AIM OF THE EXERCISE: Each line of the records that holds "your" should be shown in full.

───── MATERIAL SHOWN ─────

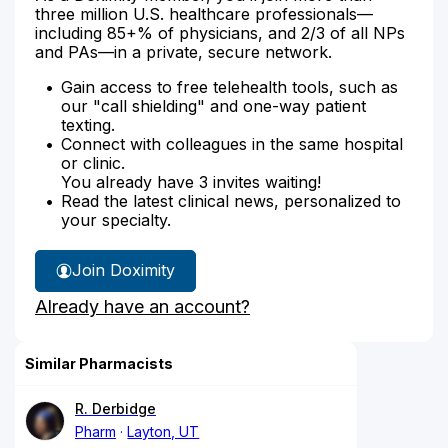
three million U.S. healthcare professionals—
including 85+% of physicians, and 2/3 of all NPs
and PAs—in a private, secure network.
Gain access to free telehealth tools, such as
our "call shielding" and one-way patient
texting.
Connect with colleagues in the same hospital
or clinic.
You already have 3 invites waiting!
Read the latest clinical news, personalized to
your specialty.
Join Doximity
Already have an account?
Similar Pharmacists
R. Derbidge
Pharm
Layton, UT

─────
───── MATERIAL SHOWN ─────

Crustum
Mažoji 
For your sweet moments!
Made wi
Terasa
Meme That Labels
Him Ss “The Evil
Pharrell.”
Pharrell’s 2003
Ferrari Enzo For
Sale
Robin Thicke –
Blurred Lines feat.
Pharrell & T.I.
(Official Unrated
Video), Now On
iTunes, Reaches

─────
───── MATERIAL SHOWN ─────

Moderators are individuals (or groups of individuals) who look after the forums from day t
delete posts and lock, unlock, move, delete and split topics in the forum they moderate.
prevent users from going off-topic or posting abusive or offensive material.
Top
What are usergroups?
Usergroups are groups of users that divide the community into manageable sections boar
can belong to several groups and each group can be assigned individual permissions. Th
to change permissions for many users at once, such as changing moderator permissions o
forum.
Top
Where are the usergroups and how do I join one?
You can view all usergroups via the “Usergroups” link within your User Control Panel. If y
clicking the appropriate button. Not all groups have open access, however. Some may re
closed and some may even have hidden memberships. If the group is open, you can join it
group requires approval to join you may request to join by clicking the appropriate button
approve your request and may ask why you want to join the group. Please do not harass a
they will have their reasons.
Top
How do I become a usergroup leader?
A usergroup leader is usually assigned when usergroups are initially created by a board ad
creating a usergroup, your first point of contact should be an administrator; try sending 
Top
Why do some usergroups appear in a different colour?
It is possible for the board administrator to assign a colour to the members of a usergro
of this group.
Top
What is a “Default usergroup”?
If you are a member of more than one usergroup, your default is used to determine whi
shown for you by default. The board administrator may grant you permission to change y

─────

OUTPUT FOR THIS EXERCISE:
your specialty.
For your sweet moments!
You can view all usergroups via the “Usergroups” link within your User Control Panel. If y
approve your request and may ask why you want to join the group. Please do not harass a
creating a usergroup, your first point of contact should be an administrator; try sending 
If you are a member of more than one usergroup, your default is used to determine whi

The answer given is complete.